WORK ORDER:
Look through the material below and show every line with the word "sollen".

DATA UNDER STUDY:
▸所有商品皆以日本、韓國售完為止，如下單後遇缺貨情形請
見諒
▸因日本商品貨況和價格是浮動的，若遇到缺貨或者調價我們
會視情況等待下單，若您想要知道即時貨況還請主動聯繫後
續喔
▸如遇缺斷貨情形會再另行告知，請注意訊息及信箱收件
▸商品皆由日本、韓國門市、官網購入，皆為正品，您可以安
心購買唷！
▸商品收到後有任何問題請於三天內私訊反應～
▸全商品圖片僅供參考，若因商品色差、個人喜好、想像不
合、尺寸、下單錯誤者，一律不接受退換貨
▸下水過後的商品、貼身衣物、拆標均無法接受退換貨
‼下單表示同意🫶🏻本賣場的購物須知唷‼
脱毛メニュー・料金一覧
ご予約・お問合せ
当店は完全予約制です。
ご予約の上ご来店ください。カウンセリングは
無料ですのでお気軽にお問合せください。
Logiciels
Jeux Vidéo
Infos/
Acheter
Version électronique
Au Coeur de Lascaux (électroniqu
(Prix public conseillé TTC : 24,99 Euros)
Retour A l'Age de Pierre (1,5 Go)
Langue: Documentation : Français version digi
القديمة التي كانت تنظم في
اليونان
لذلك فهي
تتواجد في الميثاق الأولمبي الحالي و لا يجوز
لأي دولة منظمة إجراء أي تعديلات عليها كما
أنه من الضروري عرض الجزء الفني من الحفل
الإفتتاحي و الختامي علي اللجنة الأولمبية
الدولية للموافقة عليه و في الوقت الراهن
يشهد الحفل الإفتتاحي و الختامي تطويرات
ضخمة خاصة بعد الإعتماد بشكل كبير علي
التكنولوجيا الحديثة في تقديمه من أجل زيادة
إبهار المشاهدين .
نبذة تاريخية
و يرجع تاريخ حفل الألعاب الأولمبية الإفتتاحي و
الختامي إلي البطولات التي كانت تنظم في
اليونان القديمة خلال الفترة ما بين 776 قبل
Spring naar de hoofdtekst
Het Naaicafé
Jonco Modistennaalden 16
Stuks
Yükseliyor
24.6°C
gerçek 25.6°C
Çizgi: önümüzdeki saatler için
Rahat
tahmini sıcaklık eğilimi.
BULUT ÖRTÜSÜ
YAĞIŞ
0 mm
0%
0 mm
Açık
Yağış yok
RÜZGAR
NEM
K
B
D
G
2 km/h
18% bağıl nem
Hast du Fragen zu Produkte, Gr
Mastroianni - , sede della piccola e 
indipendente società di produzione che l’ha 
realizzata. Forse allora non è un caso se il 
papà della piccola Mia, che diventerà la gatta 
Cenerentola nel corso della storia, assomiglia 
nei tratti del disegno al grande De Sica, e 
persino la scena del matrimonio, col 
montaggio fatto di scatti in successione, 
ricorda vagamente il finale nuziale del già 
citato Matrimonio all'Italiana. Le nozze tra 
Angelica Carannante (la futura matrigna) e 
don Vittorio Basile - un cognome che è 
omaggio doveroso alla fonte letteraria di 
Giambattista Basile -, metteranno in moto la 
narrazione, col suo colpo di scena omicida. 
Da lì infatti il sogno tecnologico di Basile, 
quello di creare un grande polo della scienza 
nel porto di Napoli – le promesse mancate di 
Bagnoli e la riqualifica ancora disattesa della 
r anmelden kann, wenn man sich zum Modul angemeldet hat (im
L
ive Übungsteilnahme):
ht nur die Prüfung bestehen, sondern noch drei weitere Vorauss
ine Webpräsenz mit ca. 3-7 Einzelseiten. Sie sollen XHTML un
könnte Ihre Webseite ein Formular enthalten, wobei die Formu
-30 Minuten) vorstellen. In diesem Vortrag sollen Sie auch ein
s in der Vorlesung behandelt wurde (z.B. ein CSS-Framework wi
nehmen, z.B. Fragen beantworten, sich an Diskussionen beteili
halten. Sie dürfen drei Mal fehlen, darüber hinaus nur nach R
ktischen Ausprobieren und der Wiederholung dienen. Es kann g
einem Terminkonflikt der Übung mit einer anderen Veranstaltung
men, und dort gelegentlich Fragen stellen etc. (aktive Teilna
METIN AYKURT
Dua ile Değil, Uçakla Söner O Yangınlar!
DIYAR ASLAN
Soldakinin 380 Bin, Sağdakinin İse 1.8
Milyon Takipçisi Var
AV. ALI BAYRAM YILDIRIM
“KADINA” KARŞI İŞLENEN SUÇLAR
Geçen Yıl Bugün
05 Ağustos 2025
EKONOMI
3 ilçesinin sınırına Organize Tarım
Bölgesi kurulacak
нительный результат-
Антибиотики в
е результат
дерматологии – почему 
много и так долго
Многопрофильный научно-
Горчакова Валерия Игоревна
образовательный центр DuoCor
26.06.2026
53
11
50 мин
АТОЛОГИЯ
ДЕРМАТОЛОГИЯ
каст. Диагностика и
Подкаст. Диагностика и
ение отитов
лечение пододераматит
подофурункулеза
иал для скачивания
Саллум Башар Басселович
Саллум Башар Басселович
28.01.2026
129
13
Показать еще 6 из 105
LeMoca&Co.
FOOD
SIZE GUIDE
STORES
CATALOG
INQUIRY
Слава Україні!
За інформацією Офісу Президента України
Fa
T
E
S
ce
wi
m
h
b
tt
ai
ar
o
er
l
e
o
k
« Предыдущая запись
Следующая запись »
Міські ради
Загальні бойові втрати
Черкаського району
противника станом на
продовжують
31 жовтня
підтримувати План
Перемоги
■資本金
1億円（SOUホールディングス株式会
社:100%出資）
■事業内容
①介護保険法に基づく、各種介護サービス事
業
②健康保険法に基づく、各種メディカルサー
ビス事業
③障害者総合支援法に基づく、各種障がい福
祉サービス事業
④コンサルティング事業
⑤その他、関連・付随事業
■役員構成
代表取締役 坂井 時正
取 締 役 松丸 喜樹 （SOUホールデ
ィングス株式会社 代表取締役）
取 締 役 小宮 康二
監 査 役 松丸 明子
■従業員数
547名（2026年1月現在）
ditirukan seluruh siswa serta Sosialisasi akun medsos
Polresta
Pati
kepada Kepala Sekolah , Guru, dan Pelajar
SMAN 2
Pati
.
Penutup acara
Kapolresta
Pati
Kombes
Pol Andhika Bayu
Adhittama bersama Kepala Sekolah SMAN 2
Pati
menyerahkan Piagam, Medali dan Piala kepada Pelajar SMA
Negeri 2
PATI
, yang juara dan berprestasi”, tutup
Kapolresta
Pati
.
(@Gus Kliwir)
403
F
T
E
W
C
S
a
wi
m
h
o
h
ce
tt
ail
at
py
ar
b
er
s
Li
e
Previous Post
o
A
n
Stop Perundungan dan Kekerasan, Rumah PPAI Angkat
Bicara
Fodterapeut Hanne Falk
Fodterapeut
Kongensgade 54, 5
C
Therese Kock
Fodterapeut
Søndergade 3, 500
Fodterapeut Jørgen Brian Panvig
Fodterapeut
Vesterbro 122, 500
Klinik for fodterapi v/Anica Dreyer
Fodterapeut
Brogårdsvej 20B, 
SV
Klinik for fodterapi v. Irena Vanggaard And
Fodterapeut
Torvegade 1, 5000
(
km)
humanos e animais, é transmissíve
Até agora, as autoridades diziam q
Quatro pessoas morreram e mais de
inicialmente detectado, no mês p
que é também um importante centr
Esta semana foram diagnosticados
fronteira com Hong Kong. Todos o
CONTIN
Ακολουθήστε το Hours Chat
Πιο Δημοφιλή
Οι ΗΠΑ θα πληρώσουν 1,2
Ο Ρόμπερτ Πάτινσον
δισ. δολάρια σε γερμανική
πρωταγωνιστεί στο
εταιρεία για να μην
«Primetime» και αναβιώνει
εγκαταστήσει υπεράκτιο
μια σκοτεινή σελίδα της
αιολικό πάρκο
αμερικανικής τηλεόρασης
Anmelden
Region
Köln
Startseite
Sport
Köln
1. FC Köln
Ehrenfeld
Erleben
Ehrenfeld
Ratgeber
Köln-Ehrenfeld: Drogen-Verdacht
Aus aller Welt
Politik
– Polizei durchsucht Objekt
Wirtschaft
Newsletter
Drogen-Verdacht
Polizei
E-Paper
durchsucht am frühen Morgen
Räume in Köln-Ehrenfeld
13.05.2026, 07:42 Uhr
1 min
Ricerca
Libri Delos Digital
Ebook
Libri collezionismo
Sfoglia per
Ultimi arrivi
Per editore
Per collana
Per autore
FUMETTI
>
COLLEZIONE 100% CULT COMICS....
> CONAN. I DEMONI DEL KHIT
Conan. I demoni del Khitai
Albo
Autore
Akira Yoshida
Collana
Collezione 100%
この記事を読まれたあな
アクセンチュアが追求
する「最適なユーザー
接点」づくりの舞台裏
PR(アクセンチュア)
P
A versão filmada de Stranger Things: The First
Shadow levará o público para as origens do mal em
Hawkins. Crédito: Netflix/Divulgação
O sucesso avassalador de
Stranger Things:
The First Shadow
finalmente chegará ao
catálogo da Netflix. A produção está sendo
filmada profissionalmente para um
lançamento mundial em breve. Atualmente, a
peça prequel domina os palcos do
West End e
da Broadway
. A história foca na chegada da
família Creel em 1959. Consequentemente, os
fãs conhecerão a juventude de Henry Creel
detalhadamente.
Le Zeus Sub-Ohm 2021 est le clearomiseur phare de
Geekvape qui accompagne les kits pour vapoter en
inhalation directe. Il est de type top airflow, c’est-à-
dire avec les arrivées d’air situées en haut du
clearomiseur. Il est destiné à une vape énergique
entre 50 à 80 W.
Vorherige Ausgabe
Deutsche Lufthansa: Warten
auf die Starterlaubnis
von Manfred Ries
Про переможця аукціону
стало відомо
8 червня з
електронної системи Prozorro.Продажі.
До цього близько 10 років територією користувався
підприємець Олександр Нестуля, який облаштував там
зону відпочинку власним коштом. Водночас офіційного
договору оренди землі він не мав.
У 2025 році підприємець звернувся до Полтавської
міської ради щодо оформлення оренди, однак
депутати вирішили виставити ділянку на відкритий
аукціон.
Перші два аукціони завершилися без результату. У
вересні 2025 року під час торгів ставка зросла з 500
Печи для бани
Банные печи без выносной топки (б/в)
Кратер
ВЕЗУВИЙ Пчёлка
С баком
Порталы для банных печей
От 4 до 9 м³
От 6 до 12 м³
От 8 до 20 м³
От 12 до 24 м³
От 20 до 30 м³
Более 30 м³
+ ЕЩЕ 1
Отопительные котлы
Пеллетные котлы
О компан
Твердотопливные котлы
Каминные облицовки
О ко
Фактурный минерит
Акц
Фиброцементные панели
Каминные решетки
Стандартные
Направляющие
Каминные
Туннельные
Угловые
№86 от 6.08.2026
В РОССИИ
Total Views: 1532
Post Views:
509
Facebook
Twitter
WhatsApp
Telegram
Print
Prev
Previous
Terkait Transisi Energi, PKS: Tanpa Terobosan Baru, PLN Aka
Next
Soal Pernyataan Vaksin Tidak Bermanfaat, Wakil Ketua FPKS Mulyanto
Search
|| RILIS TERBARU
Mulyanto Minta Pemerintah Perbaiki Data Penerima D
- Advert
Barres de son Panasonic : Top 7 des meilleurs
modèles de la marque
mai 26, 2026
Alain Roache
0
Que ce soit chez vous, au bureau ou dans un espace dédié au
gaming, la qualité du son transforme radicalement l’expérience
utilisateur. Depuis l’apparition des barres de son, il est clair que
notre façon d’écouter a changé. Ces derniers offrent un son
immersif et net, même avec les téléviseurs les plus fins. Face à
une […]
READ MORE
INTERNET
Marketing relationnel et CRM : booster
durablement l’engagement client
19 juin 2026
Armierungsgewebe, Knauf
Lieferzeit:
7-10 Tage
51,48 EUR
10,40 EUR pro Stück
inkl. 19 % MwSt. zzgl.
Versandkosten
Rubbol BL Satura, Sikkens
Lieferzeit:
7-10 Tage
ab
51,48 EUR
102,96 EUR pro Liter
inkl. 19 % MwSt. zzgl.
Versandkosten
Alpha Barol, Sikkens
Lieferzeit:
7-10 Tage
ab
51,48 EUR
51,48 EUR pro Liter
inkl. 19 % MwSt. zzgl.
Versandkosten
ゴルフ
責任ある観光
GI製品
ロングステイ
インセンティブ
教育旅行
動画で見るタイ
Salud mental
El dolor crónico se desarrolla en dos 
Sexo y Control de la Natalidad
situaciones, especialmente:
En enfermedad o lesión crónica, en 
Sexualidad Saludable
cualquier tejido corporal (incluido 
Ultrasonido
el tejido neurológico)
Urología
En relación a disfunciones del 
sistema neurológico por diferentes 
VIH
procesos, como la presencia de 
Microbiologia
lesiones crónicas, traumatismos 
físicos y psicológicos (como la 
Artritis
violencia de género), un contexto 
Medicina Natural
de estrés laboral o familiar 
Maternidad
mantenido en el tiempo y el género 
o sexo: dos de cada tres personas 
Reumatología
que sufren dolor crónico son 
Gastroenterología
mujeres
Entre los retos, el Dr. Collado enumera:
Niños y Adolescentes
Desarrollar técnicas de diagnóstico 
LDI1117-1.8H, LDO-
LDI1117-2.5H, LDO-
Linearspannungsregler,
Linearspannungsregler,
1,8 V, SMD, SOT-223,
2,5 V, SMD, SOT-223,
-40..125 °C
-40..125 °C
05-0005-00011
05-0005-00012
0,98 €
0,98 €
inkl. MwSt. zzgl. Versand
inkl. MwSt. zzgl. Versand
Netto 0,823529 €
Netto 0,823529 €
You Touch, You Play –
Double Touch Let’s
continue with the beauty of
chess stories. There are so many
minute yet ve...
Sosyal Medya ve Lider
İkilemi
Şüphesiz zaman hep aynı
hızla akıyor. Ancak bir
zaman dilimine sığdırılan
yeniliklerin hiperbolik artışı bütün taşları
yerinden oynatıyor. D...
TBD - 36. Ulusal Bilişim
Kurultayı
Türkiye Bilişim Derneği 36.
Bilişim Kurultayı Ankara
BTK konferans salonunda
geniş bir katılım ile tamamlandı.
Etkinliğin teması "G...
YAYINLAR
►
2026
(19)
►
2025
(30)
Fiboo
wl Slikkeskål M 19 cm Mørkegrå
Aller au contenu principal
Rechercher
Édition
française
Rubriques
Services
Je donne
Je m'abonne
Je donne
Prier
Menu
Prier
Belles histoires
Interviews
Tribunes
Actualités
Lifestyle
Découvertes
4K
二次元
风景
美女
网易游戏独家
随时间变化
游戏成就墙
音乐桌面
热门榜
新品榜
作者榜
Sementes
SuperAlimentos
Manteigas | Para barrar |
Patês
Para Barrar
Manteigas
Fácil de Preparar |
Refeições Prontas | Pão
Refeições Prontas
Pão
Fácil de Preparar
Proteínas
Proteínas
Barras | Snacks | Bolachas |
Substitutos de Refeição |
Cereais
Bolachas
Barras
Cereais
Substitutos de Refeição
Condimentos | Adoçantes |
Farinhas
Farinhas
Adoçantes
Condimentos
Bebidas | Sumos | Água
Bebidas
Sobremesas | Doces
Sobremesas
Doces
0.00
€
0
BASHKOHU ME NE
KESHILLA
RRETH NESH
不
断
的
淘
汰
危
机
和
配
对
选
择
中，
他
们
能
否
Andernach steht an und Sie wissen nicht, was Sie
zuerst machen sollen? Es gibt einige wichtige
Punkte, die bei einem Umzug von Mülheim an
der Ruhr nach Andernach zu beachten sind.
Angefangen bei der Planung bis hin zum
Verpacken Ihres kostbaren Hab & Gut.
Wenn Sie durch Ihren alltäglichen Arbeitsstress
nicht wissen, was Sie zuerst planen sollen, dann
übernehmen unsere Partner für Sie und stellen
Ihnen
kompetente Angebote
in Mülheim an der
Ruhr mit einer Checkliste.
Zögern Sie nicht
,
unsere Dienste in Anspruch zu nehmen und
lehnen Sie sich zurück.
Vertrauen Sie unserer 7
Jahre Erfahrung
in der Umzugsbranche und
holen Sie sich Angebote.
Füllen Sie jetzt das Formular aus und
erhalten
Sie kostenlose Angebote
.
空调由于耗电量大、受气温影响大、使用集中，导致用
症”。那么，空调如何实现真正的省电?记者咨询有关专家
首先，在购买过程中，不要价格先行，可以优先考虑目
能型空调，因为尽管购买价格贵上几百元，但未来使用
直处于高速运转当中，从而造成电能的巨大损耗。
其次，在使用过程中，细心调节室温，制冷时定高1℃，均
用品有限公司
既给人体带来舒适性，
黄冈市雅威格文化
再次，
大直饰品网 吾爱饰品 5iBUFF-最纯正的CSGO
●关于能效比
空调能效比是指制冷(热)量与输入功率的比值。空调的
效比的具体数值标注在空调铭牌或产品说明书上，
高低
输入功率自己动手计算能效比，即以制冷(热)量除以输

RESULT OF THE EXERCISE:
ine Webpräsenz mit ca. 3-7 Einzelseiten. Sie sollen XHTML un
-30 Minuten) vorstellen. In diesem Vortrag sollen Sie auch ein
zuerst machen sollen? Es gibt einige wichtige
nicht wissen, was Sie zuerst planen sollen, dann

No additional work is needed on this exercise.